■ Task objective ■
What you return must be the data below, word for word, without any images.

■ Given information ■
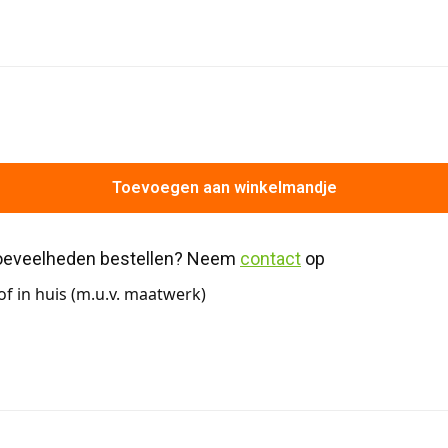
Toevoegen aan winkelmandje
hoeveelheden bestellen? Neem 
contact
 op
f in huis (m.u.v. maatwerk)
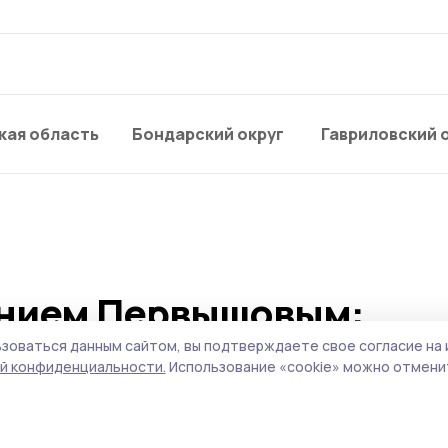
кая область
Бондарский округ
Гавриловский 
ением Первышовым:
опливном рынке, чистот
зоваться данным сайтом, вы подтверждаете свое согласие на 
й конфиденциальности.
Использование «cookie» можно отменит
оритеты образования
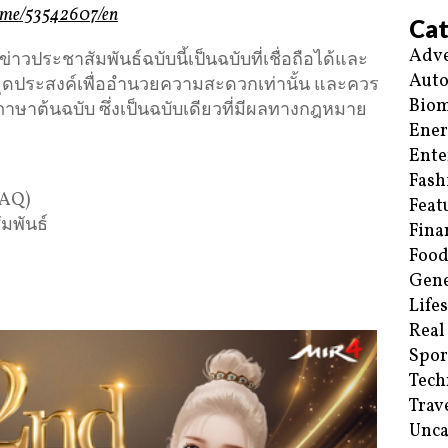
home/53542607/en
Cat
Adve
ประชาสัมพันธ์ฉบับนี้เป็นฉบับที่เชื่อถือได้และ
Aut
ีจุดประสงค์เพื่ออำนวยความสะดวกเท่านั้น และควร
Biom
ภาษาต้นฉบับ ซึ่งเป็นฉบับเดียวที่มีผลทางกฎหมาย
Ene
Ente
Fash
DAQ)
Feat
ัมพันธ์
Fina
Food
Gene
Life
Real
Spor
Tech
Trav
Unca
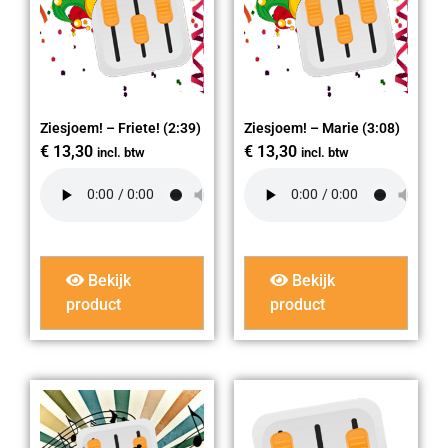
Ziesjoem! – Friete! (2:39)
Ziesjoem! – Marie (3:08)
€
13,30
€
13,30
incl. btw
incl. btw
Bekijk
Bekijk
product
product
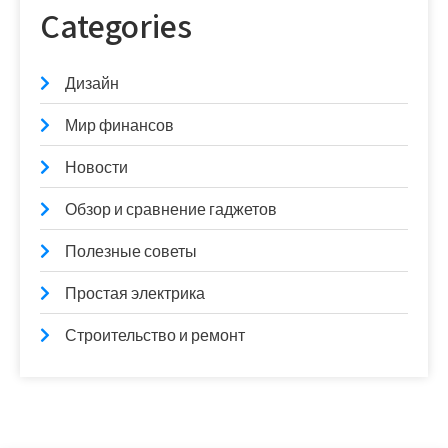
Categories
Дизайн
Мир финансов
Новости
Обзор и сравнение гаджетов
Полезные советы
Простая электрика
Строительство и ремонт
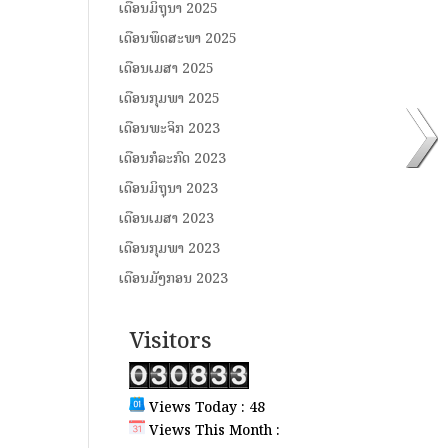
ເດືອນມິຖຸນາ 2025
ເດືອນພຶດສະພາ 2025
ເດືອນເມສາ 2025
ເດືອນກຸມພາ 2025
ເດືອນພະຈິກ 2023
ເດືອນກໍລະກົດ 2023
ເດືອນມິຖຸນາ 2023
ເດືອນເມສາ 2023
ເດືອນກຸມພາ 2023
ເດືອນມັງກອນ 2023
Visitors
Views Today : 48
Views This Month :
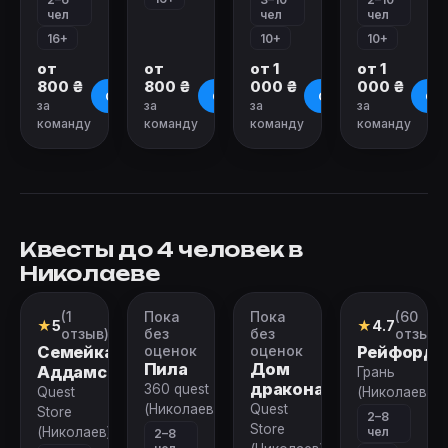
чел
чел
чел
16+
10+
10+
от
от
от 1
от 1
800 ₴
800 ₴
000 ₴
000 ₴
О квесте
О квесте
О квесте
О к
за
за
за
за
команду
команду
команду
команду
Квесты до 4 человек в
Николаеве
(1
Пока
Пока
(60
Квест
Перформанс
Квест
Перформан
★
5
★
4.7
отзыв)
без
без
отзыво
Семейка
оценок
оценок
Рейфорд
Пила
Дом
Аддамс
Грань
дракона
360 quest
Quest
(Николаев)
(Николаев)
Quest
Store
2–8
Store
чел
(Николаев)
2–8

■ Completed exercise ■
Toevoegen aan winkelmandje
hoeveelheden bestellen? Neem 
contact
 op
f in huis (m.u.v. maatwerk)
кая область
Бондарский округ
Гавриловский 
ением Первышовым:
опливном рынке, чистот
зоваться данным сайтом, вы подтверждаете свое согласие на 
й конфиденциальности.
Использование «cookie» можно отменит
оритеты образования
home/53542607/en
Cat
Adve
ประชาสัมพันธ์ฉบับนี้เป็นฉบับที่เชื่อถือได้และ
Aut
ีจุดประสงค์เพื่ออำนวยความสะดวกเท่านั้น และควร
Biom
ภาษาต้นฉบับ ซึ่งเป็นฉบับเดียวที่มีผลทางกฎหมาย
Ene
Ente
Fash
DAQ)
Feat
ัมพันธ์
Fina
Food
Gene
Life
Real
Spor
Tech
Trav
Unca
Ziesjoem! – Friete! (2:39)
Ziesjoem! – Marie (3:08)
€
13,30
€
13,30
incl. btw
incl. btw
Bekijk
Bekijk
product
product
Categories
Дизайн
Мир финансов
Новости
Обзор и сравнение гаджетов
Полезные советы
Простая электрика
Строительство и ремонт
ເດືອນມິຖຸນາ 2025
ເດືອນພຶດສະພາ 2025
ເດືອນເມສາ 2025
ເດືອນກຸມພາ 2025
ເດືອນພະຈິກ 2023
ເດືອນກໍລະກົດ 2023
ເດືອນມິຖຸນາ 2023
ເດືອນເມສາ 2023
ເດືອນກຸມພາ 2023
ເດືອນມັງກອນ 2023
Visitors
Views Today : 48
Views This Month :
чел
чел
чел
16+
10+
10+
от
от
от 1
от 1
800 ₴
800 ₴
000 ₴
000 ₴
О квесте
О квесте
О квесте
О к
за
за
за
за
команду
команду
команду
команду
Квесты до 4 человек в
Николаеве
(1
Пока
Пока
(60
Квест
Перформанс
Квест
Перформан
★
5
★
4.7
отзыв)
без
без
отзыво
Семейка
оценок
оценок
Рейфорд
Пила
Дом
Аддамс
Грань
дракона
360 quest
Quest
(Николаев)
(Николаев)
Quest
Store
2–8
Store
чел
(Николаев)
2–8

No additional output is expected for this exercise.